Extracted records =>
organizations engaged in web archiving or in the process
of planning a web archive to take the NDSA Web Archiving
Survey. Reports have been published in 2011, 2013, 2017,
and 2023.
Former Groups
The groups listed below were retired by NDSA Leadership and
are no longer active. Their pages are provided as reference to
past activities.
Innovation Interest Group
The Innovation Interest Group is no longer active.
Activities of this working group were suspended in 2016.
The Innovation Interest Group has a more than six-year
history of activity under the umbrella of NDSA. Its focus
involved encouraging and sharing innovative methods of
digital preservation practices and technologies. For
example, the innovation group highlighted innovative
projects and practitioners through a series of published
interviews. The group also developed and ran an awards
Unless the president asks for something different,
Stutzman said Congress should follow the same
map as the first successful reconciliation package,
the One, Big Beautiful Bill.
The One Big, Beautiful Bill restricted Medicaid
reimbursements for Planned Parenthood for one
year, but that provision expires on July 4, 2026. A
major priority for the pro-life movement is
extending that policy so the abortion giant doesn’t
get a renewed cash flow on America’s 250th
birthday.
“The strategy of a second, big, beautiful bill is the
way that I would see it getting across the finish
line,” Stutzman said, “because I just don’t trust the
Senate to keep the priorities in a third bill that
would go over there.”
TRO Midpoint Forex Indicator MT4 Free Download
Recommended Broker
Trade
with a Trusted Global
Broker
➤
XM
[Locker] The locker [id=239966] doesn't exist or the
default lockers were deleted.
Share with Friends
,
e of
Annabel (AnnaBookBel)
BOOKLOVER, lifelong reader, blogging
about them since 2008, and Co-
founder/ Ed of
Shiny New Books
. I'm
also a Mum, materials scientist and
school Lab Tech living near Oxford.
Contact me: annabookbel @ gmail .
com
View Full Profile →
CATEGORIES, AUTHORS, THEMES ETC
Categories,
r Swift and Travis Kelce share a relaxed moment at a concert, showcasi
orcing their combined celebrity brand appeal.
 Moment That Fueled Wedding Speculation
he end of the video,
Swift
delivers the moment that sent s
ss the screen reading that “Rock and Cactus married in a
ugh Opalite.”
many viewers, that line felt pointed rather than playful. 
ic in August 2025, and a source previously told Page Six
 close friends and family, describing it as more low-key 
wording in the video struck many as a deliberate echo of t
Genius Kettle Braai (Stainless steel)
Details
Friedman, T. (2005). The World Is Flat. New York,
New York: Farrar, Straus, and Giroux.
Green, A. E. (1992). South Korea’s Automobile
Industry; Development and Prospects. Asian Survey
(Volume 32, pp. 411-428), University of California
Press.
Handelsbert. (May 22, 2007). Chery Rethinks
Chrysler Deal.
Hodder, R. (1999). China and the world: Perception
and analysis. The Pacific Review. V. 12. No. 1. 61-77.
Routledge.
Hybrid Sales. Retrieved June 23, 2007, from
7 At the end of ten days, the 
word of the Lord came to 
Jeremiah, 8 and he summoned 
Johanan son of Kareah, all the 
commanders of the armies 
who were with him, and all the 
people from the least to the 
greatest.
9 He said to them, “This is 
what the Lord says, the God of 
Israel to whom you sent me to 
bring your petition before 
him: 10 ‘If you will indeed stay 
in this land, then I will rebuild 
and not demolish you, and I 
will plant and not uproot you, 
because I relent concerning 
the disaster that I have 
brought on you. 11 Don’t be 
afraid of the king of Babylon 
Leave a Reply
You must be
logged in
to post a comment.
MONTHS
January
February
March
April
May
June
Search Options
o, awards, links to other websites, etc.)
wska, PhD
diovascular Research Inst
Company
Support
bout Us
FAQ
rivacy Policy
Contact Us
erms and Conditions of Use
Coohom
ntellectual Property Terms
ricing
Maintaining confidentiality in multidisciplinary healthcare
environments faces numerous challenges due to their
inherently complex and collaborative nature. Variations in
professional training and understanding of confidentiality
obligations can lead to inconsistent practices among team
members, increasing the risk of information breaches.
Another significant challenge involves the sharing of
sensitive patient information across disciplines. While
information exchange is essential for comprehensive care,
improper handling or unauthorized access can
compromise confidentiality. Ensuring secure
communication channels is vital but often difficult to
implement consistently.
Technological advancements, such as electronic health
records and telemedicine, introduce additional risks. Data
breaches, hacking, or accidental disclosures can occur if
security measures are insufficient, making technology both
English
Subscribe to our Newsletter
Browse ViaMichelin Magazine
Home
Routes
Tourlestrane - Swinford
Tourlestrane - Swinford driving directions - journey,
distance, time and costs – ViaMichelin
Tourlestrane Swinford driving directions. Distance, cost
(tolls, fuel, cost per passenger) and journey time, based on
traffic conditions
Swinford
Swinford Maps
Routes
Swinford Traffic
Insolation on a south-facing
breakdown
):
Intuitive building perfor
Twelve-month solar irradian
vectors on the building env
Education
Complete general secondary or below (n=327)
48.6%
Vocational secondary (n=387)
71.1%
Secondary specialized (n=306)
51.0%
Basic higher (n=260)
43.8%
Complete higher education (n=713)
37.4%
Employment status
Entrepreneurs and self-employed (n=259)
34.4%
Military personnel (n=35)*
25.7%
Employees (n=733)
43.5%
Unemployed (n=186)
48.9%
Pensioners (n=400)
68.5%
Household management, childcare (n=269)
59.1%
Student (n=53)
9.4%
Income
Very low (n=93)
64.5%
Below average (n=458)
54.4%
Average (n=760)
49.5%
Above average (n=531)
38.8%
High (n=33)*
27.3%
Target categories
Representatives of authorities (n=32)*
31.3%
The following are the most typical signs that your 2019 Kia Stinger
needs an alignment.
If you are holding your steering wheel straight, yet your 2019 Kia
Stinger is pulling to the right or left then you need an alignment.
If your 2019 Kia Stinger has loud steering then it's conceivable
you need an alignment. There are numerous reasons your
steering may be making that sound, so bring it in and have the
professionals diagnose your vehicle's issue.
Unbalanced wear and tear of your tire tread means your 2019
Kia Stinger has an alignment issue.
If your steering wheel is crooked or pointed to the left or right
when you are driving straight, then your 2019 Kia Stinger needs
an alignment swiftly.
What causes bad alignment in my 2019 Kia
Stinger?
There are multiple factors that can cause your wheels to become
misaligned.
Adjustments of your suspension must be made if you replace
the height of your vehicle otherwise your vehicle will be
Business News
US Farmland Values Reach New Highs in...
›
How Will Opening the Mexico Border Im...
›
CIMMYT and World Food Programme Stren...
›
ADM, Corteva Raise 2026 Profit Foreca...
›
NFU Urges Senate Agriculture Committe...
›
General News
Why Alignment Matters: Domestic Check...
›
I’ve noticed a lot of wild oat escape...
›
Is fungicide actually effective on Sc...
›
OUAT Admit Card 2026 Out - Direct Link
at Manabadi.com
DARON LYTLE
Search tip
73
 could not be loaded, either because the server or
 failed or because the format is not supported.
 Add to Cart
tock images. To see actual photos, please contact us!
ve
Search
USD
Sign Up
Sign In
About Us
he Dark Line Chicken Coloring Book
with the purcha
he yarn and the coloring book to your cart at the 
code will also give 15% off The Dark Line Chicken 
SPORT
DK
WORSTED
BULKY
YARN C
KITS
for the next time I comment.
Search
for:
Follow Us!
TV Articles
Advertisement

Work required =>
Which of the lines above hold the string "doesn"? Pick each of them out.

Response for this exercise =>
extending that policy so the abortion giant doesn’t
[Locker] The locker [id=239966] doesn't exist or the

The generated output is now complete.